Aber auch später hörte sie nicht auf. Sie findet: „Es war einfach Pflicht.“ Als Schulleiterin stellte sie dem BRK häufig Räumlichkeiten für Spendenaktionen zur Verfügung. Nur wenn Maier, die leidenschaftlich gerne verreist, sich mal wieder in Australien befand, musste sie aussetzen.

Claudia Putzer, die für den Arzneihersteller Weber & Weber tätig ist, hat es sogar auf noch mehr Spenden gebracht. Das liegt auch daran, dass sie lange Zeit nur Thrombozyten, also Blutplättchen gab. „Da kann man ja häufiger spenden“, erklärt sie. Zur Ehrung in Erding konnte sie aus beruflichen Gründen nicht kommen.

Mit 23 hat sie zum ersten Mal gespendet, wobei sie eigentlich nur eine Kollegin zu einer Spendenaktion hatte begleiten wollen, die nicht alleine hingehen mochte. Wenig später aber kamen die Anrufe vom Roten Kreuz: Sie habe Blutgruppe 0 negativ, die für alle Empfänger verwendet werden kann. Nur sechs Prozent der Bevölkerung weisen sie auf. Ihre Spende wurde also dringend benötigt.
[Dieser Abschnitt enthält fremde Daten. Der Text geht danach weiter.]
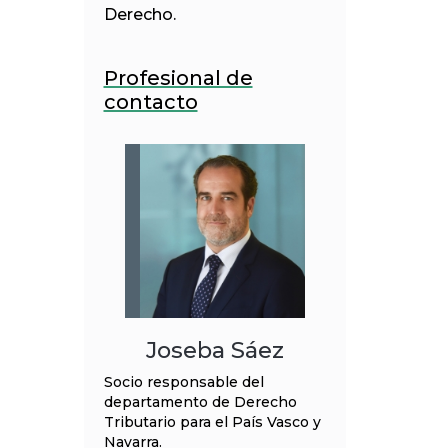
Derecho.
Profesional de
contacto
Joseba Sáez
Socio responsable del
departamento de Derecho
Tributario para el País Vasco y
Navarra.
Früher spendete sie mit Vorliebe im Klinikum München. „Ich bin gerne in München herumgegangen“, erzählt sie fröhlich. „Zum Shoppen.“ Ihre Familie habe sie jedoch nie zum dauerhaften Spenden überreden können. Ihr Mann sei „irgendwie dagegen“. Spendet sie immer noch? „Ja, freilich!“ Drei- bis viermal im Jahr schaffe sie es – man kann sich also auf weitere Rekorde einstellen.

Die sind angesichts der niedrigen Spendenzahlen auch notwendig. Windorfer kann die mangelnde Bereitschaft der Bürger nur bedingt verstehen. Nicht nur Unfallopfer mit hohem Blutverlust seien auf Spenden angewiesen. Für sie werden gerade mal zwölf Prozent der Spenden verwendet. Auch Leukämiepatienten und solche mit schweren Infektionskrankheiten brauchen Blutspenden. „2000 verwendet man bayernweit pro Tag“, sagt Windorfer.

Generell dauert eine Spende laut BRK im Normalfall nicht länger als eine halbe Stunde. Dazu kommt: Blutspenden sei der Gesundheit nicht abträglich, im Gegenteil. „Der Aderlass war ja lange Zeit eine anerkannte medizinische Maßnahme“, sagt Windorfer und berichtet von Spendern, die gerade deswegen Blut geben. Zudem würde jeder Spender über Auffälligkeiten in seinem Blut informiert, so dass Erkrankungen schnell erkannt werden können.

Wichtig ist es Windorfer, sich bei den Spendern zu bedanken. Das BRK in Starnberg besorgt deshalb Essen und Trinken sowie kleine Geschenke (für die übrigens ebenfalls Spenden willkommen sind). Zu diesen Bemühungen passt auch die Gala in Erding. Aber letzten Endes gilt natürlich, wie es Maier ausdrückt: „Wichtig ist, dass man vielen Menschen hilft“ – und zwar nicht nur theoretisch.